So I’ve been doing quite a bit of research on the gaming industry lately.
There’s a fine line between too much and too little communication. There’s also something to be said about good PR and community engagement positions.
That sweet spot is hard to attain; consumers either as potential or current all have their own views about what, when, why and how they want everything. From release expectations to gameplay.
What a game dev or community manager says can come back years later and bite them; even as much as the interpretation (not fact or taking into consideration changes) of what they say can evolve to untenable expectations.
Now I say all this with context of perhaps gameplay and feature mechanics. Like promising multiplayer later in an indie game; take Stardew Valley or No Man’s Sky. Released before promised features were complete under the insurmountable pressure of “I want it now” consumers and investors.

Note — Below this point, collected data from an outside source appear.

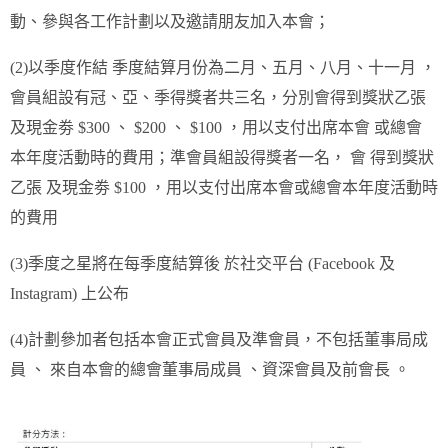
動、參與各工作計劃以及邀請朋友加入本會；
(2)以季度作結 季度結算月份為二月、五月、八月、十一月 ，
會員組設有冠、亞、季得獎者共三名，分別會得到獎狀乙張
及現金劵 $300 、 $200 、 $100 ，用以支付出席本會 或總會
本年度活動時的費用；準會員組設得獎者一名， 會 得到獎狀
乙張 及現金劵 $100 ，用以支付出席本會或總會本年度活動時
的費用
(3)季度之星將在每季度結算後 於社交平台 (Facebook 及
Instagram) 上公布
(4)計劃參加者包括本會正式會員及準會員，不包括董事局成
員 、 來自本會的總會董事局成員 、資深會員及前會長 。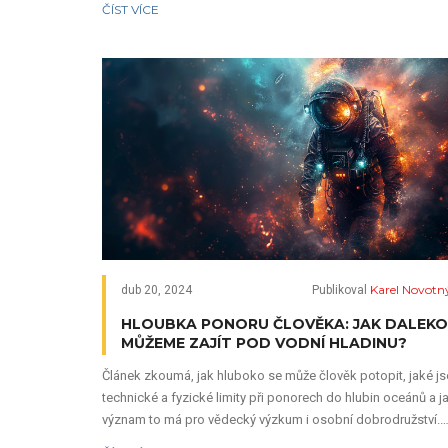
ČÍST VÍCE
Karel Novotn
dub 20, 2024
Publikoval
HLOUBKA PONORU ČLOVĚKA: JAK DALEKO
MŮŽEME ZAJÍT POD VODNÍ HLADINU?
Článek zkoumá, jak hluboko se může člověk potopit, jaké j
technické a fyzické limity při ponorech do hlubin oceánů a j
význam to má pro vědecký výzkum i osobní dobrodružství.
Rozkrývá rekordy v oblasti potápění a vysvětluje role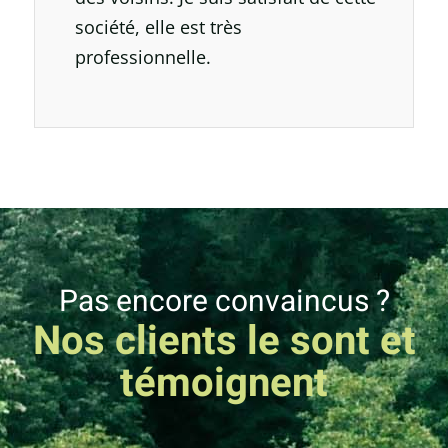
société, elle est très
professionnelle.
Pas encore convaincus ?
Nos clients le sont et
témoignent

Add on to that the changing landscape of bought and paid for game journalism and YouTube content creators. Both have serious issues that can twist perception. I’m not talking about trusted sources of course; more so how easy misinformation and disinformation can spread.

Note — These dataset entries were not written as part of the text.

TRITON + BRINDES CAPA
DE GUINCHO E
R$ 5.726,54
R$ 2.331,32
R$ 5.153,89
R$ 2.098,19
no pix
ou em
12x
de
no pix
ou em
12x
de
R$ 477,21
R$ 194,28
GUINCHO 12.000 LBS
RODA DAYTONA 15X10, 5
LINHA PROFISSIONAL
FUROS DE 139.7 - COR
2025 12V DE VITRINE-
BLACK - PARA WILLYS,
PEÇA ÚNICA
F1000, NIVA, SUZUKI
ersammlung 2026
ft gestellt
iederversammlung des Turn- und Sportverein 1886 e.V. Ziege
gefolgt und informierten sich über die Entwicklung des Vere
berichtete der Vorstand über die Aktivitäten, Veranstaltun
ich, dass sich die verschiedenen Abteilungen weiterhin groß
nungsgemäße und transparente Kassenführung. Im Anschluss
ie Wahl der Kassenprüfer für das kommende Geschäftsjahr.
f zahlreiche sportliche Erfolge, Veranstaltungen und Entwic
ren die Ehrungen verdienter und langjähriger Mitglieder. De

If you get down to facts though, promising that X game/feature will release on X date is just unrealistic. But the pressure is there.
I think the failing of most studios is promising the sun and stars without fully laying out a true release calendar but balanced with probabilities. I mean, how could any studio account for everything? Impossible. But reasonable snags. Also, room to adjust and manage those expectations by putting a foot down.
Additionally, making the distinction between actual future releases and simply visions.
Then it’s possible death before it even starts. Hard to keep people interested if you keep pushing back on your statements. Then if it’s a particularly impacted studio by ego, investor meddling or too much player feedback being used, you get things like the fiasco with Richard Garriot and Shroud of the Avatar.
GaaS has also created much of the expectations as well.
Now for Funcom. I don’t envy the hard workers putting their blood, sweat and tears into CE. I see the passion even in newer things. Pressure is here too and depending on internal SOPs for each position does determine how much and when engagement is there.
Therein lies the rub with it all. How much is too much communication? IMHO there hasn’t been too much, there’s not enough of course. The content, purpose and reasoning is different.
Gameplay, calendar, features? Comes in spits and spurts with hints to create easter egg hunts. Fun but not as involved as previously. Dev blog is not as frequent or involved. Lack of overlap in many communication platforms.
Bug reports and access issues are often met with tone deaf copy/paste SOP responses and thread closures. Much of that work could be alleviated by improving the bug report template instructions which have been untouched since 2022. If improved, quality and quantity of those posts would be better. It’s happened more than once that a reply consisted of incorrect procedures; note that not reading the place in the forum is a mistake of even staff.
A consistent schedule of Q and A and actually acknowledging questions, not necessarily answers, would go a long way.
While clearly a big ask, clarification and improvement of ToC and Zendesk handling.
Clarification about the future of consoles, Official servers, etc.,… That in itself could a death sentence.
We don’t necessarily need to know everything and shouldn’t. As much as I appreciate the pineapple on pizza joke it is getting old and to me seems more like an inside joke or code.
But these are MY opinions. I know some share them. It’s clearly not Funcom’s viewpoint. If it were, or even if I accepted their direction, I wouldn’t be saying what I do.
They’ll do what they want regardless of reasonable industry standards. It’s their game.
We can choose to stick around or not. I don’t blame you for how you feel.